EMPIRISCHE THERAPIE GEGEN SKORBUT
Zahlreiche zufällige Beobachtungen mündeten in Rezepte gegen die gefürchtete Skorbut-Erkrankung:
So verdankt das Skorbutkraut, auch Scharbockskraut genannt,
seinen therapeutischen Erfolg der Tatsache, dass 1730 ein skorbutkranker Segler von
seinen Kameraden zum Sterben an Land ausgesetzt wurde, dieser sich kriechend
von Pflanzen ernährte und gesund wurde und längere Zeit später von seinen Kameraden
zu deren Erstaunen wieder auf das Schiff aufgenommen werden konnte. Der
Grund für den Erfolg lag darin, dass es sich bei diesem unscheinbaren Hahnenfußgewächs
um eine sehr gute Vitamin-C-Quelle gehandelt hat.
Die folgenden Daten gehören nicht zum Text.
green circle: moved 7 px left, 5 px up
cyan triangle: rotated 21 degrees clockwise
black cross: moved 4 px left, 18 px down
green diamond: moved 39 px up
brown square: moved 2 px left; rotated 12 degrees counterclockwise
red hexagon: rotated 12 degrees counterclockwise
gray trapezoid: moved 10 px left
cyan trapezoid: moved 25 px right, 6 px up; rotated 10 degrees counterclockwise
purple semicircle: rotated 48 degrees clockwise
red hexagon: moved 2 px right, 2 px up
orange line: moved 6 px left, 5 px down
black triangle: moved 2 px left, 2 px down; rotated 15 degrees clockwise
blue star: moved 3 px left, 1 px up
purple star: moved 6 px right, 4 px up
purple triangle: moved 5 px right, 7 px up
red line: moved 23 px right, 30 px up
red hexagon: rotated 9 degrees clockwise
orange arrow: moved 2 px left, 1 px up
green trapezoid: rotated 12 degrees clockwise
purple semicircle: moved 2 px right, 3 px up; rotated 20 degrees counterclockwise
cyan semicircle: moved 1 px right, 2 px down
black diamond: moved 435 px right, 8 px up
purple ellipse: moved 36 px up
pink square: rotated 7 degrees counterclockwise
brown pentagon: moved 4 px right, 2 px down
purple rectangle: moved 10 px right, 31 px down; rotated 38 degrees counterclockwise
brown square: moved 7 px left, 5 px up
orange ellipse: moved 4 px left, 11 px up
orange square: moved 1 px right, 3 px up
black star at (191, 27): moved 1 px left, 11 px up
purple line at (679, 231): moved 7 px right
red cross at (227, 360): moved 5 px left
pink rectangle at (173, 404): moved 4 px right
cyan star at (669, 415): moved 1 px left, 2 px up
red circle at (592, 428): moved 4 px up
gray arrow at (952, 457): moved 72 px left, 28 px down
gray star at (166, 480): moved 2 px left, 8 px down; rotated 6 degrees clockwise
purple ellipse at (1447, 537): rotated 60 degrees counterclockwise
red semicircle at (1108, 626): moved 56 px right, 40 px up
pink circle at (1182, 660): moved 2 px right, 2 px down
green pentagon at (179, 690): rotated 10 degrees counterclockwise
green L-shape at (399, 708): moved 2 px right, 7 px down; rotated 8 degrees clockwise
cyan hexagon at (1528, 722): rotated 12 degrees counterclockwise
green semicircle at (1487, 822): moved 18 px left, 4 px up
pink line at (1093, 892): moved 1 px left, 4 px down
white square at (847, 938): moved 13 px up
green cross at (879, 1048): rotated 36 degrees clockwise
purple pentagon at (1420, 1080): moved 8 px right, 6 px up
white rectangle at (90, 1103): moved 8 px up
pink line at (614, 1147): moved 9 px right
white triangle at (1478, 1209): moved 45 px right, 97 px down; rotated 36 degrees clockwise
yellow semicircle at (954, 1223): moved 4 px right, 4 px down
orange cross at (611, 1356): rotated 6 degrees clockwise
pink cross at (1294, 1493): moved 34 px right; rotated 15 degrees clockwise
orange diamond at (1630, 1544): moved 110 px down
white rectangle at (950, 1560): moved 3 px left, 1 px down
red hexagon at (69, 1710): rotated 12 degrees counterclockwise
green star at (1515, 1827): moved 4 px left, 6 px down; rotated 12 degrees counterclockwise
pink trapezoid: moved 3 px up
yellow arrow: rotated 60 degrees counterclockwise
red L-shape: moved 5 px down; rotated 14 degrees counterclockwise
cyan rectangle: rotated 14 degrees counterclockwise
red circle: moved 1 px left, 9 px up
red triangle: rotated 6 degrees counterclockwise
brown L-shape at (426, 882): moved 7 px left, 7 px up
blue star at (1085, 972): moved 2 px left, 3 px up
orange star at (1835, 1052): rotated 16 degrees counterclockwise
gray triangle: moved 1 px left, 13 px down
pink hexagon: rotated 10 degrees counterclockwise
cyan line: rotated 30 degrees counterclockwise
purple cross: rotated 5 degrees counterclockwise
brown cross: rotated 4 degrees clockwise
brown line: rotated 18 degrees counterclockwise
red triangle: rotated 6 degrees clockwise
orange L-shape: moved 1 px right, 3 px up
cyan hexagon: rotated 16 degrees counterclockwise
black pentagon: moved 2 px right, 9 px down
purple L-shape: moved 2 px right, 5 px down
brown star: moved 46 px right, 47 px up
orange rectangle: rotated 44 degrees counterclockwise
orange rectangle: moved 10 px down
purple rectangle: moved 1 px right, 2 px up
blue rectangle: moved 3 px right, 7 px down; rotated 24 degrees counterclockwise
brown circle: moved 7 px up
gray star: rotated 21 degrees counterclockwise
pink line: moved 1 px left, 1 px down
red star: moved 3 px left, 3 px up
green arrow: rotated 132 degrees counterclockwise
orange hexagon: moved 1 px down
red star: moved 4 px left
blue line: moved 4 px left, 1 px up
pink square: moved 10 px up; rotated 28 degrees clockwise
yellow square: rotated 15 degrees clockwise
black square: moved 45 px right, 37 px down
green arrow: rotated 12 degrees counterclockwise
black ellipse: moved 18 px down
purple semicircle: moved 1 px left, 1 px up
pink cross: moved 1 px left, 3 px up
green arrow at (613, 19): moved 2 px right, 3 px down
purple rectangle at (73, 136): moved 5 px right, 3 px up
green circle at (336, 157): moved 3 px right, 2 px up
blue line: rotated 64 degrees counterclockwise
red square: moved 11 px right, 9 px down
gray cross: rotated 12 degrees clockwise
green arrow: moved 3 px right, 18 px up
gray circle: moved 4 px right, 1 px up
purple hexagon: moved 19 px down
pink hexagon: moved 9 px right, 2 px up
Nach und nach wurden mehr Vitamine entdeckt. Es gab dafür diverse Nobelpreise, was
die Bedeutung dieser Entdeckungen unterstreicht. Wir müssen uns in die Lage der
Menschen versetzen, die plötzlich erlebten, dass häufige schwere und oft zum Tode
führende Erkrankungen geheilt werden konnten. So wie die hohe Kindersterblichkeit
durch Rachitis, oft in Kombination mit Tuberkulose, oder der gefürchtete Vitamin-B12-Mangel, der zu einer Anämie und zur Erkrankung des Rückenmarks
führte, um nur 2 Beispiele von vielen zu nennen. Die Beobachtung, dass ein durch eine
spezielle Diät verursachter Vitamin-B12-Mangel bei Hunden durch den
Zusatz von Leber im Futter verhindert bzw. geheilt werden konnte, brachte 3 amerikanischen
Wissenschaftlern 1934 den Nobelpreis für Medizin. Die Wissenschaftler
wurden ausgezeichnet, da sie eine spezielle Leber-Diät zur erfolgreichen Behandlung
dieser schweren Erkrankung entwickelt hatten. Dass der entscheidende Wirkstoff
Vitamin B12 war, wurde erst 14 Jahre später beschrieben.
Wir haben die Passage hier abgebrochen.